At age 17, Eli found his first employment working at A.S. Beck Shoes and discovered his knack for sales, and the thrill of making a good salary and solid commission—enough to buy himself a green 1940 Chevy, found in the want ads, for $200. Eli continued to work various sales jobs, which included spending the summer of 1953 as a “home modernization salesman” knocking on strangers’ doors selling a relatively new technology: the garbage disposal. He eventually secured an accounting internship to help pay his way through college. After graduation in 1954, Eli started his accounting career, only to be fired from Alfred K. Lubin, his second accounting firm job, which, given his innate sense of independence and leadership, formed his conviction to work for himself rather than struggle under the thumb of a boss.
He never received an explanation for why he was fired but imagined it had something to do with his usual chafing under authority, like his refusal to wear a hat for example. He offered investment advice that Lubin, unlike Golman, simply didn’t want from an employee he perhaps saw as over-excitable and aggressive. And, perhaps worst of all, Eli demanded a raise after passing the CPA exam. So he launched his own accounting practice, using a desk in the office of Donald Kaufman, the husband of Edye’s cousin and a carpenter in Detroit. In exchange for the free office space, Eli offered to do Don’s accounting.
A Lucrative Door Opens in the Homebuilding Industry
As the homebuilding industry was rising in 1950s Michigan, Eli saw an opportunity to provide even more house design and pricing options to prospective first-time home buyers. This ability to identify and seize opportunities that might otherwise be dismissed by others would serve Eli throughout his career. He dove into the research, pouring over reports and analyses until he had the expertise in pre-fab housing, land use and development investing to propose to Don a homebuilding business that offered more affordable designs young families sought. Because houses were no longer heated with coal they did not need a basement: this design change allowed them to build a house with a mortgage lower than the average rent for young families. Eli drew the floor plan for his and Don’s first home, and construction of the models began the winter of 1956. In a single weekend in 1957, Don and Eli made sales of over $200,000, and Kaufman and Broad Home Corporation was officially in business.

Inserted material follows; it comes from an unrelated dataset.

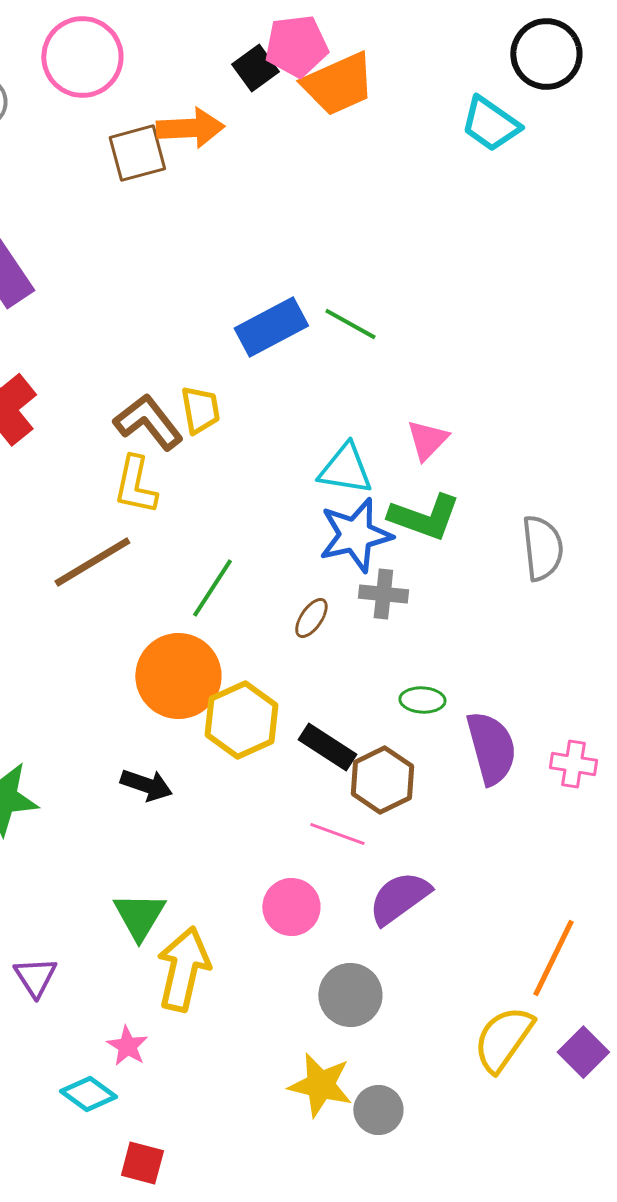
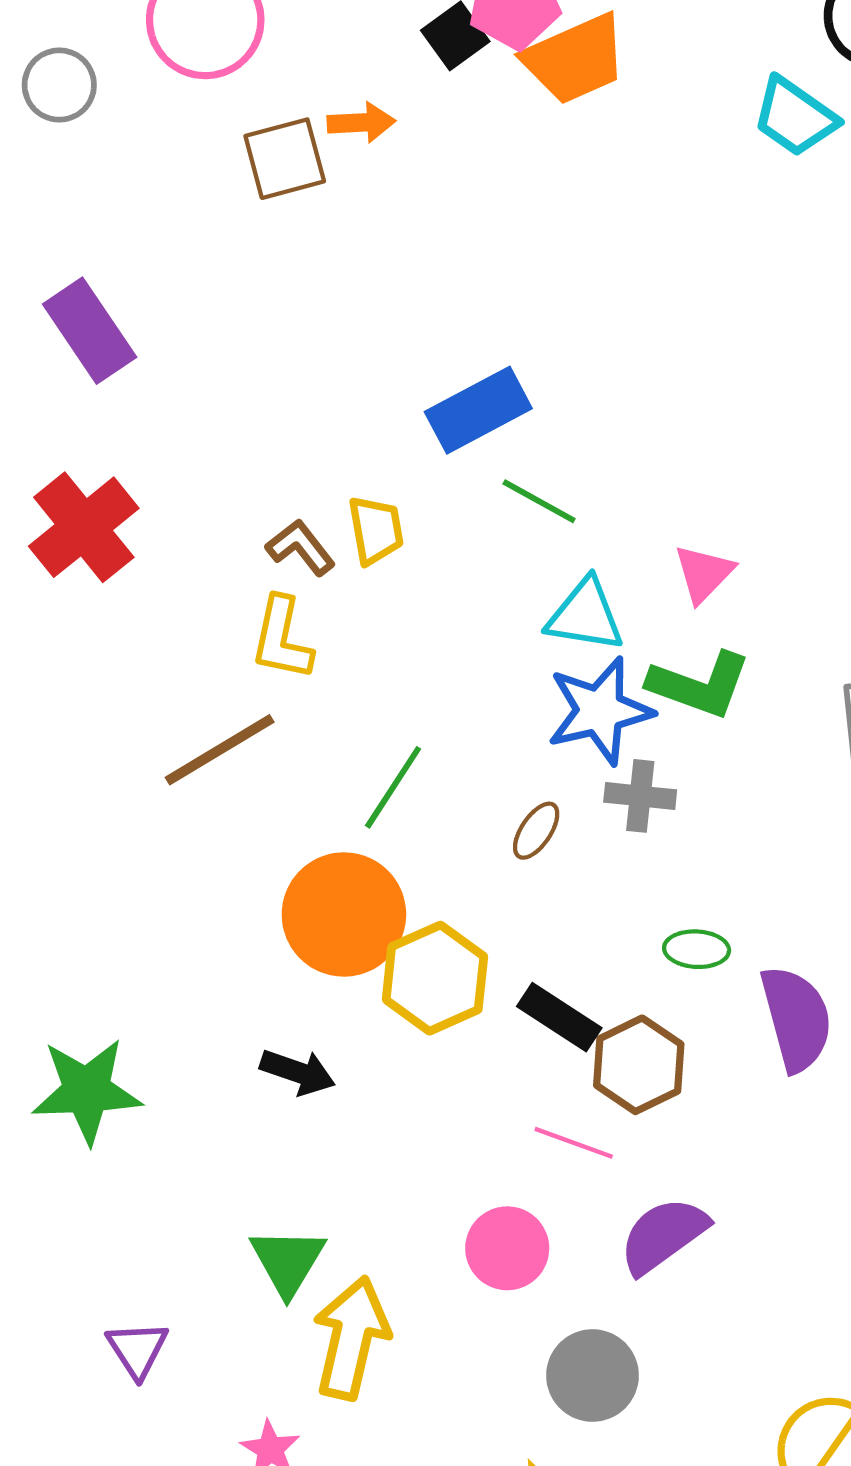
orange arrow: (190, 128) -> (361, 123), size x0.7
green line: (350, 324) -> (539, 501), moved
brown L-shape: (148, 422) -> (301, 547), size x0.7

Eli presenting a new home design for Kaufman and Broad
That first year, Kaufman and Broad achieved sales of $1.7 million from 120 houses, and by the end of 1959, they were among Detroit’s biggest builders. The decision to expand Kaufman and Broad, ambitious though it was, came as much from caution as from confidence. Eli wanted to balance out the inevitable downs of the business cycle of Detroit and also grow the company. Though he let himself imagine becoming a national homebuilder, he was still too careful to proceed into several markets, or even a single especially challenging one, simultaneously. One additional market, Eli thought, if he moved there himself to ensure the company stuck to its fundamentals, could keep the business going even if Detroit’s housing market declined.
Throughout his life, Eli had been relatively incapable of idle. Though by age 26 he had made a small fortune and created a life far better than anything he had imagined growing up, he was compelled to keep going.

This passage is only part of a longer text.